A partir do final do século XX, não é possível tornar-se um profissional especializado no mundo corporativo (não importa que carreira se escolha), sem ter em mente todo esse emaranhado que acaba envolvendo de forma direta ou indireta (às vezes mais direta do que gostaríamos) as empresas, empresários e pessoas ligadas à esfera empresarial. Um exemplo é o caso, vivido pelo Brasil atual, das investigações da operação Lava-Jato: empresas e empresários (de publicitários, profissionais de marketing, a gestores, diretores, industriais etc.) envolvidas em escândalos de corrupção, dilapidando patrimônio público, com executivos presos, perdendo substantivamente valores de suas ações no mercado financeiro; ou mesmo o caso gritante da Samarco/Vale do Rio Doce (que neste dia 05/11 completou 1 ano) em que o maior crime socioambiental já cometido no Brasil (e considerado um dos maiores do mundo) por irresponsabilidade e negligência criminosa expôs uma intrincada rede de promiscuidade entre o poder das grandes corporações e o Estado no Brasil. O mundo corporativo coleciona escândalos como estes que se multiplicam pelo mundo e que envolvem um intrincamento complexo de variáveis que extrapolam em muito o universo estrito do mundo dos negócios.

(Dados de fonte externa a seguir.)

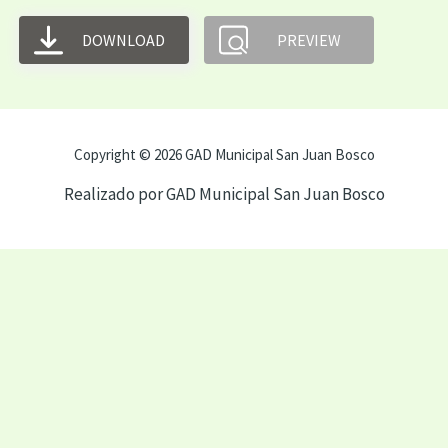
DOWNLOAD
PREVIEW
Copyright © 2026 GAD Municipal San Juan Bosco
Realizado por GAD Municipal San Juan Bosco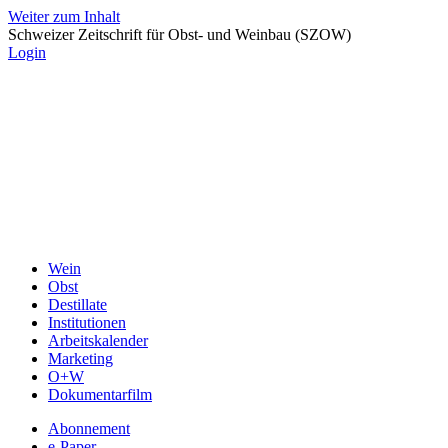
Weiter zum Inhalt
Schweizer Zeitschrift für Obst- und Weinbau (SZOW)
Login
Wein
Obst
Destillate
Institutionen
Arbeitskalender
Marketing
O+W
Dokumentarfilm
Abonnement
e-Paper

Finalizo evocando um paralelo com as palavras de Claude Lévi-Strauss a respeito dos mitos, quando ele responde à pergunta “pra que servem os mitos?”: os mitos são bons para pensar. Não pensar “sobre algo”, mas “pensar!”. As ciências sociais (e as ciências humanas, por extensão), são boas para nos fazer pensar (aqui, não somente o pensamento em si, mas o pensamento sobre este complexo da realidade social que envolve formação de grupos, jogos de poder, visões culturais etc.). E, se saber pensar com sofisticação, qualidade, profundida e densidade é um dos requisitos fundamentais para nos definir como seres humanos, é ainda mais necessário para se ter uma visão estratégica num mundo cada vez mais complexo, dinâmico e desafiador.